In some cases Service2ApplicationConfigurationAppService constructor is not invoked at all, I don't know why. I have

context.Services.AddTransient&lt;IAbpApplicationConfigurationAppService, ModuleIconApplicationConfigurationAppService&gt;()

at place. And of course, I want Service2ApplicationConfigurationAppService to be on top of the existing service, not Service1ApplicationConfigurationAppService to replace Service2ApplicationConfigurationAppService, for instance.

Liming Ma 2 weeks ago

hi Alexander Nikonov

You shouldn't get IAbpApplicationConfigurationAppService from DI in an implemented instance of IAbpApplicationConfigurationAppService. This will cause a circular dependency issue.

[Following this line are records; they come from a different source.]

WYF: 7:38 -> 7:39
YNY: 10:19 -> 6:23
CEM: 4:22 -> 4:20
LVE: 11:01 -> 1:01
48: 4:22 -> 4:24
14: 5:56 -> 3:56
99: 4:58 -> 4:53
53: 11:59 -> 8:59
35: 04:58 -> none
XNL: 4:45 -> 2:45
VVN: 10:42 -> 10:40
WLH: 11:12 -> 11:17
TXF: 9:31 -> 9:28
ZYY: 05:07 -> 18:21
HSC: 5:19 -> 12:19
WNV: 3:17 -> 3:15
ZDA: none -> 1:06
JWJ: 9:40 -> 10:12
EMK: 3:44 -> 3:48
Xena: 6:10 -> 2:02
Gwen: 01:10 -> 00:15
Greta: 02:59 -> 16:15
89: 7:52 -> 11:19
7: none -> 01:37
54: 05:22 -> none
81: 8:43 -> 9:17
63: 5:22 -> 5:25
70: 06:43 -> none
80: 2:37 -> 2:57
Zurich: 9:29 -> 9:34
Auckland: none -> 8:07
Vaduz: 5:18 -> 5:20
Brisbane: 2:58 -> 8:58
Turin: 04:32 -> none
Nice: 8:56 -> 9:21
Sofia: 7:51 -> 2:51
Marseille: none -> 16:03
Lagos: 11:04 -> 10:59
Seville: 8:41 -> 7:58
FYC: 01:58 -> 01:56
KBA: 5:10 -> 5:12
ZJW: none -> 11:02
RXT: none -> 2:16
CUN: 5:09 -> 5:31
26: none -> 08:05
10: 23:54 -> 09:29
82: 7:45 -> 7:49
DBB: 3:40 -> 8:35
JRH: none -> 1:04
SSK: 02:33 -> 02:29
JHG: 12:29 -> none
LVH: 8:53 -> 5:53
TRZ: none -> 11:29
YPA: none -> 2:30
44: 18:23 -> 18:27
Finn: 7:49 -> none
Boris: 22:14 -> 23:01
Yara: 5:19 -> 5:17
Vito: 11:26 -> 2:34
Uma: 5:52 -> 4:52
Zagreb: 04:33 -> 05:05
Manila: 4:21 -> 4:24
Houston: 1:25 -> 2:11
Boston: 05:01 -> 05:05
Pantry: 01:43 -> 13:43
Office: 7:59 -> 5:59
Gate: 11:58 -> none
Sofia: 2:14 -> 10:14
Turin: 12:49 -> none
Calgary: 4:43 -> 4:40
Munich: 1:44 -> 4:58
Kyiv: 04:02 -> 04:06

If you want to perform some logic when getting a service from DI. You can use factory methods.

Maybe your case is not a dependency injection problem. What is your purpose for replacing IAbpApplicationConfigurationAppService ?

Have a good day.

Alexander Nikonov 2 weeks ago

You encouraged me to look for an alternative solution and looks liked it's really possible here - using Application Configuration Contributor. I hope it will work as expected. Regarding a factory approach: I will keep this in mind for future. Thank you.